At the same time, I was working with Jimmy Patrick, a very talented guitarist and singer as well as songwriter, doing an acoustic duo. I was also playing and touring with the classical quartet “Quartetto,” doing string quartet arrangements with electric guitars and bass. About this time, an offer come through about a new concept in Germany. A top entertainer, Thomas Gottschalk, was planning to couple with one of the leading TV stations, RTL, and release a Late Night Show format a la Johnny Carson et al. Auditions being held, myself and a group of friends got together and formed the first German Late Night Show Television band. My life turned around in a heartbeat. Things I could not afford last year is now free as long as I use it on television. I still played with Hattrick, but my schedule was obviously full and this led to Eberhard and Bernhard to look elsewhere. A shame cause I think the band could have been great if given time to mature. But wish in one hand, as the say…….

 

 

After failing ratings among other disasters, the format of the show changed, and we were out. That did not help and the show went off the air. German television was not so accepting of the US late night T.V. format. But everyone who was anyone promoting a product came through the show, so I was seen by many bigger named German musicians who needed side players for tours, so after the show was over I went on tour with Wolf Maahn on his Direkt ins Blut “so-called” unplugged tour. I say so-called, cause we had loud electric guitars on most numbers. It was a blast and real rock and roll life on the road.

Around this time, I met my wife, started a family. Being on the road a lot was start was more of an issuze when I now wanted to be home more. My friend Jimmy Patrick had a studio and production company with a partner. One day, that partner suddenly just up and left literally from one day to another, due to a disagreement.
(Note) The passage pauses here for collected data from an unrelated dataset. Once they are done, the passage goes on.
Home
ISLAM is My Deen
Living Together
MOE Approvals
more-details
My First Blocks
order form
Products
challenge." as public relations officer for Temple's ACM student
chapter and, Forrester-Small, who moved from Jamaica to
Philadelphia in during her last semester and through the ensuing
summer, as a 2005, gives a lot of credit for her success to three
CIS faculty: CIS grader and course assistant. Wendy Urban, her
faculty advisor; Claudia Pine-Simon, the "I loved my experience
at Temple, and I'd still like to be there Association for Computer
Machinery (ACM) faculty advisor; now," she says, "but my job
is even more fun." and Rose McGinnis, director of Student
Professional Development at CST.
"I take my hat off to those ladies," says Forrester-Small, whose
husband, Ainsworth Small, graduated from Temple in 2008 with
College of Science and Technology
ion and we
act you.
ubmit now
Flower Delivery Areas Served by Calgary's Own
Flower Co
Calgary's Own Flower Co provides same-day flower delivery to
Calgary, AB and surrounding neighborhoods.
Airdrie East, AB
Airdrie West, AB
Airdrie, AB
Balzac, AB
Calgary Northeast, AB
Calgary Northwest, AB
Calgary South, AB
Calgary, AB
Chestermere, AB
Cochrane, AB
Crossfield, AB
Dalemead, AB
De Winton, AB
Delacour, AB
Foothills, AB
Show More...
That can happen, but he owned half of the studio equipment, and Jimmy and I were in the middle of a production when the guy decided to leave. So when we came in one morning, half of the studio was missing. So this lead to Jimmy and I teaming up. We put J&J Productions together, and started our own acoustic (almost) trio, “Play It Again, Sam” with Bernhard Seidl of Hattrick fame.
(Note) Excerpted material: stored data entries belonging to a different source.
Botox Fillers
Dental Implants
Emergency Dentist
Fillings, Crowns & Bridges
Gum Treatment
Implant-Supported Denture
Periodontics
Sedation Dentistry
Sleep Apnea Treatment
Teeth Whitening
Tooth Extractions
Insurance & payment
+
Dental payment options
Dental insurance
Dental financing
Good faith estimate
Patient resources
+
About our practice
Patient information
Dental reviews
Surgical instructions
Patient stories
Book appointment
Jimmy and I did our live gigs, but for a while our main gig was doing film and advertising music, often for Bayerischer Rundfunk, a major TV and Radio station. We started out with Tascam muti-track tape machines, and did the entire journey from digital tape all the way to hard disk recording. The the technical revolution put smaller studios out of business, and ours was sadly one of these. But the run up until then was great. This is when Jimmy went to live in Thailand, and I teamed up with Erin Perry, a great singer form the US. We had a dance band and a great hippie live show, and kind of Woodstcok Revival type thing, with great musicians. Tommy Eberhard on drums, Francesco Mangiaracina on keyboards and Kevin Moore on Bass. A real fun band, but sadly a very narrow market, so our main gig were dance related. I went from being a late night television personality to a wedding singer, and one day I decided I will NEVER play YMCA again…..
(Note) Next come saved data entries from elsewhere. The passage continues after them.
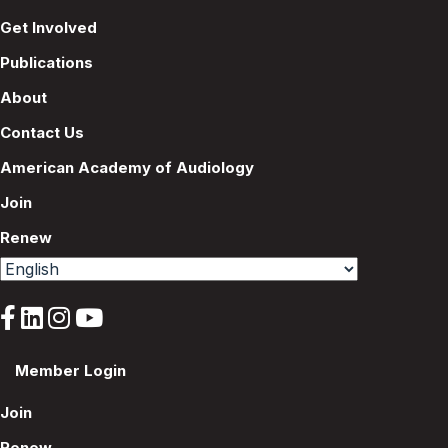
Get Involved
Publications
About
Contact Us
American Academy of Audiology
Join
Renew
Member Login
Join
Renew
That is when I got into tour guiding. But that is another long story…

I now work pretty much full time as a tour guide, but I have the great pleasure to play with The Munich Clouds, a Munich rock band from the 60s. We play regularly in many local clubs and festivals, and this enables me to play the music I love and not worry about making a wedding party next Friday :-). It is funny the way things go around. The drummer of the Clouds is the same drummer that was in Hattrick from the 80s.